いつか孵る場所
「赤ちゃん、中々産まれないね」

12月も半ばを過ぎた日曜日。

桃子はバイクに乗ってフラリ、と遊びに来てくれた。

透と至は学会で二人ともいない。

「うん、ひょっとしたら、透とまだ二人でいたいって言ったからかも…」

ハルの顔が曇る。

退院してからすっかりお腹も張る事がなく、普通に過ごせている。

「赤ちゃん、遠慮しちゃったのかも。
お父さんとお母さんがあまりにもラブラブだから」

桃子は嬉しそうに笑って紅茶の入ったカップを手にする。

「遠慮、する事ないのにね」

ハルはお腹を触った。
ゆっくりと動いているのがわかる。

「確かに二人きりじゃなくなるのは寂しいけれどね。
でも、その分、楽しいことも増えると思う」

桃子はうんうん、と頷く。

「きっと赤ちゃんはお父さんとお母さんの事が大好きなのね。
もう少しだけ二人の時間を楽しんでもらって、あとは自分がイッパイ愛されようと思っているのかも」

桃子の笑顔にちょっと癒された。

「でも、二人だけの時間って中々ねえ…」

「透さんは小児科で特に忙しいからね。
まだ至さんはそれほどでもないし…。
私達は結構、二人で過ごしていると思うけどね」

「そっか~」

「ところで、透さんは病院、どうするか言ってた?」

桃子はソワソワしながらハルに聞く。

「…やっぱり今の病院にしばらくはいるって」

「そうなんだ」

残念そうに桃子は紅茶を飲んだ。
至は来春3月末で病院を退職して、桃子の実家が経営している病院長に就任する。
そこへ透も誘われていたが、迷いに迷って常勤は断った。

「あ、でもお兄さんに条件を出したとは聞いたけど」

「なになに?」

「小児科の夕診だけって。
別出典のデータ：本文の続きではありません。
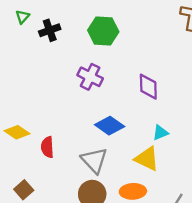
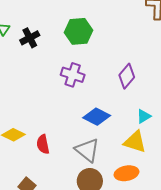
purple diamond: (148, 87) -> (127, 76), turned 50

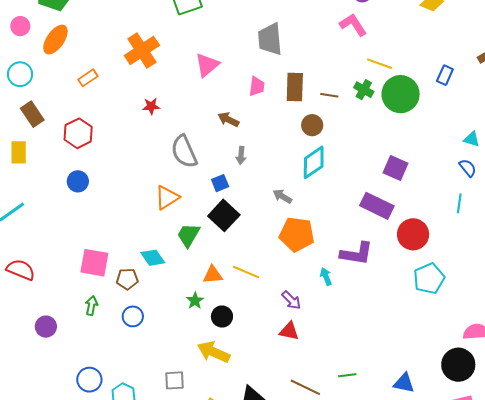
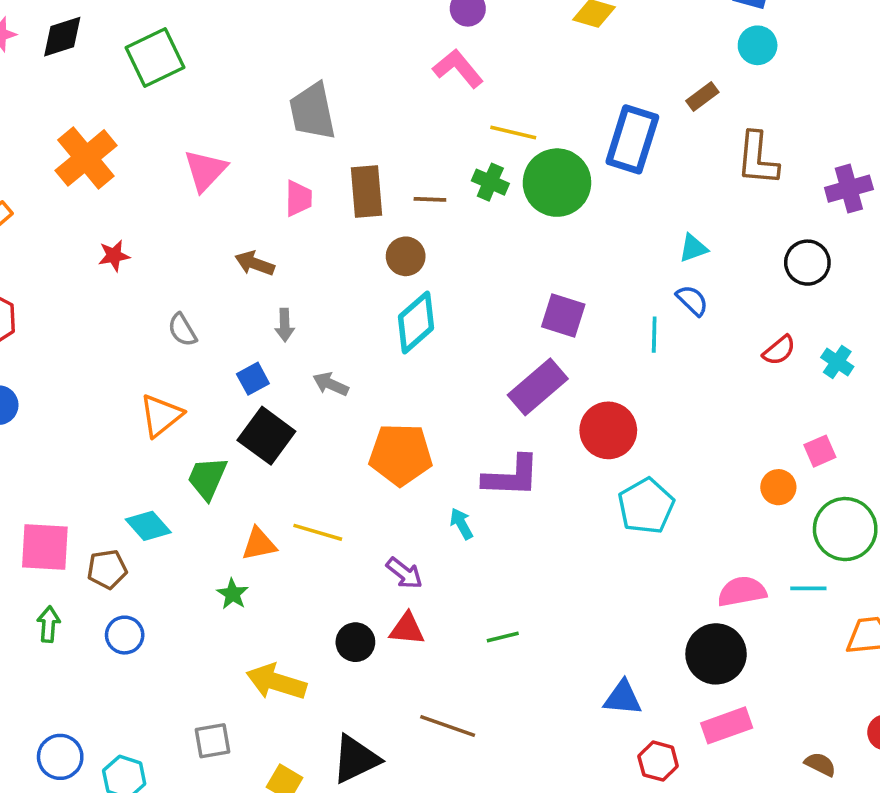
blue rectangle: (445, 75) -> (632, 139), size x1.8
cyan triangle: (472, 139) -> (693, 248), turned -30
gray semicircle: (184, 152) -> (182, 330), size x0.6
gray arrow: (282, 196) -> (331, 384), moved
cyan line: (459, 203) -> (654, 335), moved
purple rectangle: (377, 206) -> (538, 387), turned -60
black circle: (222, 317) -> (355, 642), moved
green line: (347, 375) -> (503, 637), moved

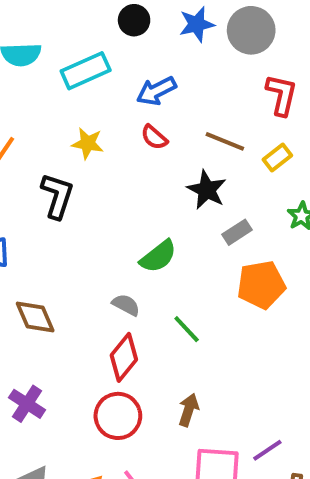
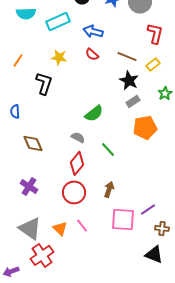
blue arrow: (156, 91) -> (93, 31), turned 42
black star: (207, 190) -> (129, 80), moved

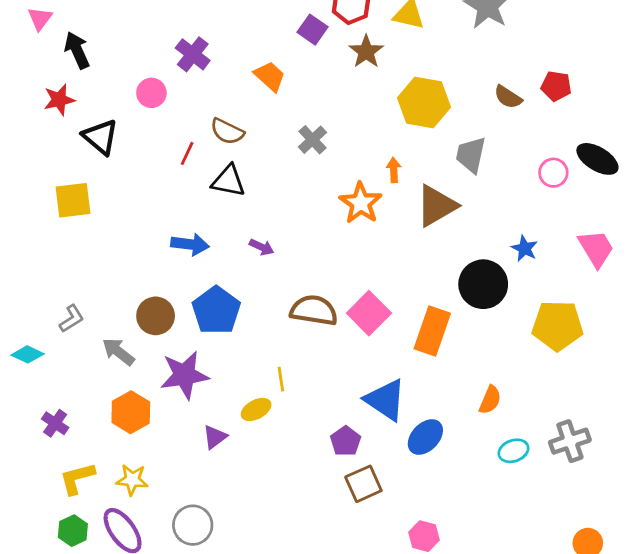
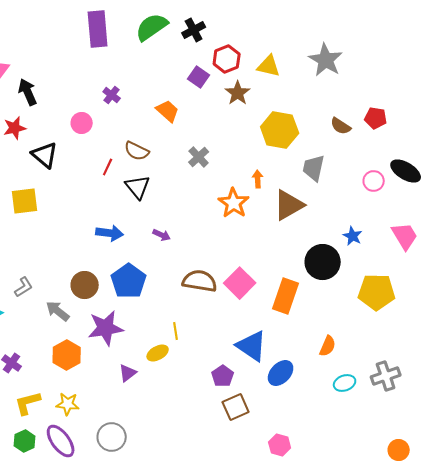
purple cross: (193, 54) -> (112, 95), size x0.7
black triangle: (229, 181) -> (138, 187), turned 40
非常勤で」

「そうなの!?」

桃子は嬉しそうに立ち上がった。

「うん、それは紺野と話が付いたらしいよ」

「至さんも辞めるとは言っても、紺野の非常勤になるからねえ。
専門外来を週2日午後から受け持つって言ってた」

来年からは周りも色々と忙しくなりそうな予感がする。



「次、会う時は産まれていると思うけど、とにかく頑張ってね!!」

桃子はハルと夕食を共にして夜8時くらいになるとようやく重い腰を上げた。

「うん、また会いに来て」

「もちろん!」

桃子はハルの頬を両手で触ると

「楽しみにしてる」

ニコニコ笑って手を振るとヘルメットを被った。